### Data for this exercise:
↓↓↓

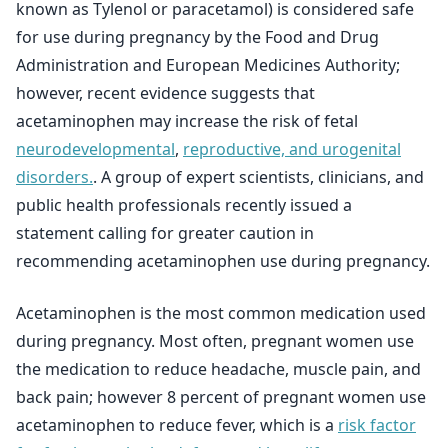
known as Tylenol or paracetamol) is considered safe
for use during pregnancy by the Food and Drug
Administration and European Medicines Authority;
however, recent evidence suggests that
acetaminophen may increase the risk of fetal
neurodevelopmental
,
reproductive, and urogenital
disorders.
. A group of expert scientists, clinicians, and
public health professionals recently issued a
statement calling for greater caution in
recommending acetaminophen use during pregnancy.
Acetaminophen is the most common medication used
during pregnancy. Most often, pregnant women use
the medication to reduce headache, muscle pain, and
back pain; however 8 percent of pregnant women use
acetaminophen to reduce fever, which is a
risk factor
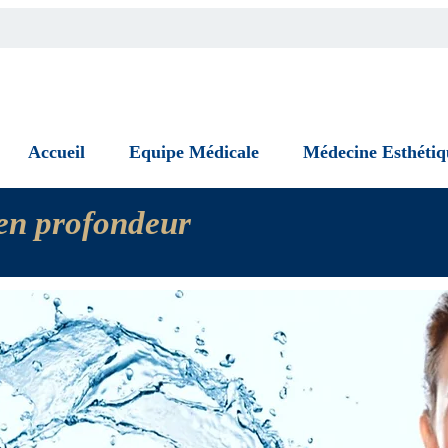
Accueil
Equipe Médicale
Médecine Esthétiq
n en profondeur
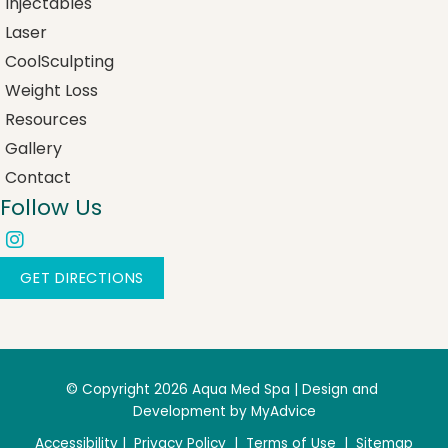
Injectables
Laser
CoolSculpting
Weight Loss
Resources
Gallery
Contact
Follow Us
GET DIRECTIONS
© Copyright 2026 Aqua Med Spa | Design and 
Development by 
MyAdvice
Accessibility
 | 
 Privacy Policy 
 | 
 Terms of Use 
 | 
 Sitemap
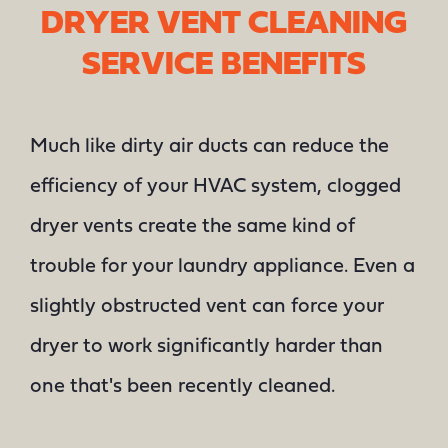
DRYER VENT CLEANING
SERVICE BENEFITS
Much like dirty air ducts can reduce the
efficiency of your HVAC system, clogged
dryer vents create the same kind of
trouble for your laundry appliance. Even a
slightly obstructed vent can force your
dryer to work significantly harder than
one that's been recently cleaned.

↑↑↑

### What to produce:
The whole listing must come back verbatim, with no pictures included.

### Answer to this task:
known as Tylenol or paracetamol) is considered safe
for use during pregnancy by the Food and Drug
Administration and European Medicines Authority;
however, recent evidence suggests that
acetaminophen may increase the risk of fetal
neurodevelopmental
,
reproductive, and urogenital
disorders.
. A group of expert scientists, clinicians, and
public health professionals recently issued a
statement calling for greater caution in
recommending acetaminophen use during pregnancy.
Acetaminophen is the most common medication used
during pregnancy. Most often, pregnant women use
the medication to reduce headache, muscle pain, and
back pain; however 8 percent of pregnant women use
acetaminophen to reduce fever, which is a
risk factor
Accueil
Equipe Médicale
Médecine Esthétiq
n en profondeur
Injectables
Laser
CoolSculpting
Weight Loss
Resources
Gallery
Contact
Follow Us
GET DIRECTIONS
© Copyright 2026 Aqua Med Spa | Design and 
Development by 
MyAdvice
Accessibility
 | 
 Privacy Policy 
 | 
 Terms of Use 
 | 
 Sitemap
DRYER VENT CLEANING
SERVICE BENEFITS
Much like dirty air ducts can reduce the
efficiency of your HVAC system, clogged
dryer vents create the same kind of
trouble for your laundry appliance. Even a
slightly obstructed vent can force your
dryer to work significantly harder than
one that's been recently cleaned.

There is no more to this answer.